__Your objective__
Where the records below have a line with "khoảng", that line is to be copied.

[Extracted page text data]
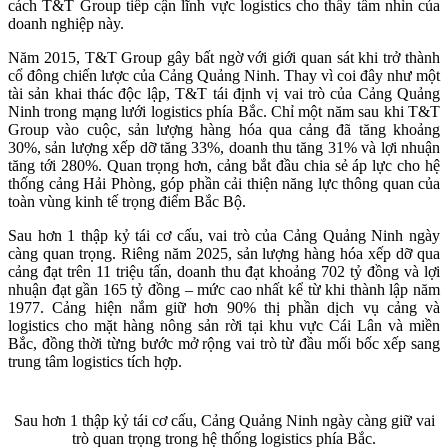
cách T&T Group tiếp cận lĩnh vực logistics cho thấy tầm nhìn của
doanh nghiệp này.
Năm 2015, T&T Group gây bất ngờ với giới quan sát khi trở thành
cổ đông chiến lược của Cảng Quảng Ninh. Thay vì coi đây như một
tài sản khai thác độc lập, T&T tái định vị vai trò của Cảng Quảng
Ninh trong mạng lưới logistics phía Bắc. Chỉ một năm sau khi T&T
Group vào cuộc, sản lượng hàng hóa qua cảng đã tăng khoảng
30%, sản lượng xếp dỡ tăng 33%, doanh thu tăng 31% và lợi nhuận
tăng tới 280%. Quan trọng hơn, cảng bắt đầu chia sẻ áp lực cho hệ
thống cảng Hải Phòng, góp phần cải thiện năng lực thông quan của
toàn vùng kinh tế trọng điểm Bắc Bộ.
Sau hơn 1 thập kỷ tái cơ cấu, vai trò của Cảng Quảng Ninh ngày
càng quan trọng. Riêng năm 2025, sản lượng hàng hóa xếp dỡ qua
cảng đạt trên 11 triệu tấn, doanh thu đạt khoảng 702 tỷ đồng và lợi
nhuận đạt gần 165 tỷ đồng – mức cao nhất kể từ khi thành lập năm
1977. Cảng hiện nắm giữ hơn 90% thị phần dịch vụ cảng và
logistics cho mặt hàng nông sản rời tại khu vực Cái Lân và miền
Bắc, đồng thời từng bước mở rộng vai trò từ đầu mối bốc xếp sang
trung tâm logistics tích hợp.
Sau hơn 1 thập kỷ tái cơ cấu, Cảng Quảng Ninh ngày càng giữ vai
trò quan trọng trong hệ thống logistics phía Bắc.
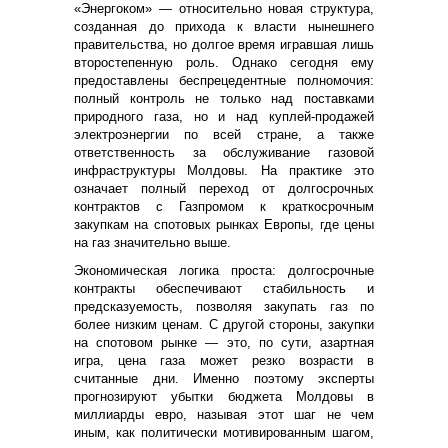
«Энергоком» — относительно новая структура,
созданная до прихода к власти нынешнего
правительства, но долгое время игравшая лишь
второстепенную роль. Однако сегодня ему
предоставлены беспрецедентные полномочия:
полный контроль не только над поставками
природного газа, но и над куплей-продажей
электроэнергии по всей стране, а также
ответственность за обслуживание газовой
инфраструктуры Молдовы. На практике это
означает полный переход от долгосрочных
контрактов с Газпромом к краткосрочным
закупкам на спотовых рынках Европы, где цены
на газ значительно выше.
Экономическая логика проста: долгосрочные
контракты обеспечивают стабильность и
предсказуемость, позволяя закупать газ по
более низким ценам. С другой стороны, закупки
на спотовом рынке — это, по сути, азартная
игра, цена газа может резко возрасти в
считанные дни. Именно поэтому эксперты
прогнозируют убытки бюджета Молдовы в
миллиарды евро, называя этот шаг не чем
иным, как политически мотивированным шагом,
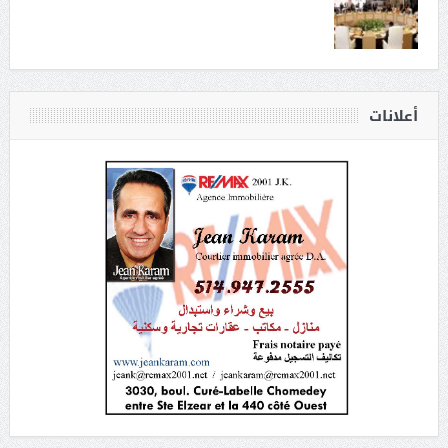
أعلانات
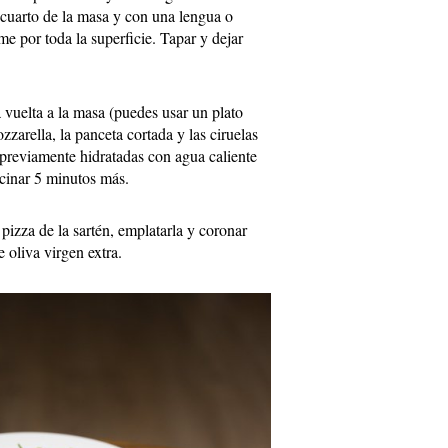
 cuarto de la masa y con una lengua o
me por toda la superficie. Tapar y dejar
a vuelta a la masa (puedes usar un plato
zzarella, la panceta cortada y las ciruelas
, previamente hidratadas con agua caliente
ocinar 5 minutos más.
 pizza de la sartén, emplatarla y coronar
e oliva virgen extra.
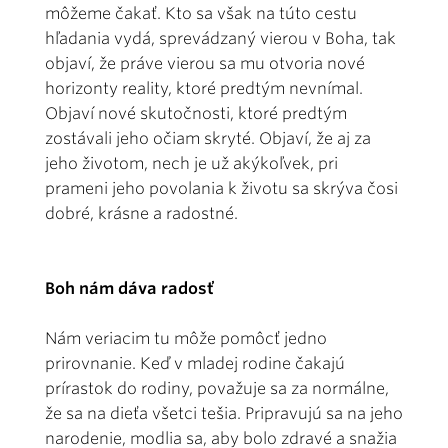
môžeme čakať. Kto sa však na túto cestu
hľadania vydá, sprevádzaný vierou v Boha, tak
objaví, že práve vierou sa mu otvoria nové
horizonty reality, ktoré predtým nevnímal.
Objaví nové skutočnosti, ktoré predtým
zostávali jeho očiam skryté. Objaví, že aj za
jeho životom, nech je už akýkoľvek, pri
prameni jeho povolania k životu sa skrýva čosi
dobré, krásne a radostné.
Boh nám dáva radosť
Nám veriacim tu môže pomôcť jedno
prirovnanie. Keď v mladej rodine čakajú
prírastok do rodiny, považuje sa za normálne,
že sa na dieťa všetci tešia. Pripravujú sa na jeho
narodenie, modlia sa, aby bolo zdravé a snažia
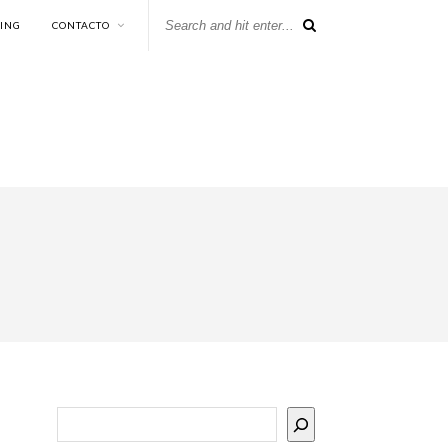
KING
CONTACTO
Buscar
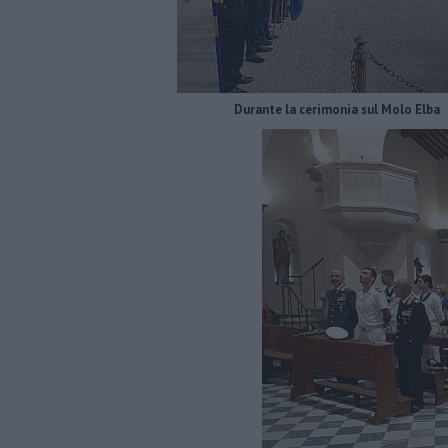
Durante la cerimonia sul Molo Elba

__Solution__
Group vào cuộc, sản lượng hàng hóa qua cảng đã tăng khoảng
cảng đạt trên 11 triệu tấn, doanh thu đạt khoảng 702 tỷ đồng và lợi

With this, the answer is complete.